オープニングでカバーされる楽曲の元となったBTSは、今も国内外で活発な話題を提供している。同じ8月19日には、アメリカの音楽授賞式「2026 MTV VMA」で今年の歌部門の候補に名前を連ねたことが伝えられた。同賞は毎年アメリカで開催されており、今年のノミネートによってBTSは主要部門で再び存在感を示した形となる。またビルボードが8月18日(現地時間)に発表した最新チャートでは、BTSの正規5作目『ARIRANG(アリラン)』がメインアルバムチャート「ビルボード200」で21位につけ、4月のチャートインから21週連続でランクインを続けている。
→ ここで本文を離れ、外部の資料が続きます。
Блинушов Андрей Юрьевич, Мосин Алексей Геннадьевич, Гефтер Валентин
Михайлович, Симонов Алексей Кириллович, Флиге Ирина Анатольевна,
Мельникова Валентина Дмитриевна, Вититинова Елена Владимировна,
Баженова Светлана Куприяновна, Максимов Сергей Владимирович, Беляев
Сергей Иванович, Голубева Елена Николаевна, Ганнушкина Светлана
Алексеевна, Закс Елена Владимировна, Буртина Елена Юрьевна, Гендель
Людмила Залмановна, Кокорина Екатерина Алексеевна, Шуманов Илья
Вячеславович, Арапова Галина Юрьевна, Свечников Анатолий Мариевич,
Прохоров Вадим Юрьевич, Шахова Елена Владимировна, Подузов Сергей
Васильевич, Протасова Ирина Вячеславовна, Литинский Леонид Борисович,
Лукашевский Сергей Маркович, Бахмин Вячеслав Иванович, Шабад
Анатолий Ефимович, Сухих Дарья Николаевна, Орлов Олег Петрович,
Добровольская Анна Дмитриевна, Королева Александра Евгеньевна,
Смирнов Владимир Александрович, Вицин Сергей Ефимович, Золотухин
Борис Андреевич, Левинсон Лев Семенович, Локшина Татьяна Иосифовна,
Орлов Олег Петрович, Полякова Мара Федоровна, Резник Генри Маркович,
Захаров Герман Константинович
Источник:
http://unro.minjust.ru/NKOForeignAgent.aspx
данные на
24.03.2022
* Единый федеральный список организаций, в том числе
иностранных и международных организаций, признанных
なお同じチャートでは、Stray Kids(スキズ)が新ミニアルバム『THIS & THAT(ディス・アンド・ザット)』で首位に立ち、ビルボード200での通算9作目の1位を記録した。同グループが初めてこのチャートに1位で初登場したのは2022年のミニアルバムだった。
メンバー個人の活動も続いている。ジミンは8月のボーイズグループ個人ブランド評判で1位となり、同ランキングでの首位は通算61回目となった。この調査はボーイズグループのメンバー個人を対象に毎月順位を発表しているもので、ジミンは長期にわたって上位を維持してきた。ジミンをめぐっては、公演の最中に小児がんの子どもと触れ合い、頬にキスを交わすやりとりがあったことも報じられている。ジョングクは『Like Animals』のステージについて米ビルボードが取り上げ、「完璧なボーカルを届けた」と評価された。Vとジョングクは、ワールドツアー期間中もトレーニングを続けていることが伝えられ、多忙な公演日程の合間に運動へ取り組む姿がファンの間で話題となっている。
一方で、BTSの名前を悪用した事件も起きている。韓国・仁川に拠点を置くeSIM(内蔵型SIM)販売会社をめぐる投資詐欺事件では、告訴した被害者が全国で1400人を超えた。仁川警察庁反腐敗経済犯罪捜査隊が8月17日に明らかにしたもので、8月14日時点の集計で告訴状は1366件、告訴人は1440人に達している。この会社は、BTSの公演や訪韓外国人観光客の増加でeSIMの需要が急増していると宣伝し、投資すれば大きな利益が得られると持ちかけて資金を集めていたとされる。警察は詐欺と、類似受信行為の規制に関する法律違反の疑いで、この会社の代表らを立件して捜査を進めている。
今回のTMAは、こうした世界的な注目を集めるグループの楽曲を、次の世代のグループが自分たちの解釈で歌い直すという構成になっている。オープニングの3曲がいずれも国際的に知られたグループの楽曲である点、コラボレーションが開催地の釜山出身という縁で組まれた点、そして未発表曲や音楽番組未披露の収録曲が並ぶ点まで、当日の会場でしか見られない要素が集められた形だ。9月19日の当日は、グローバル生中継を通じて世界のファンが同時に見守ることになる。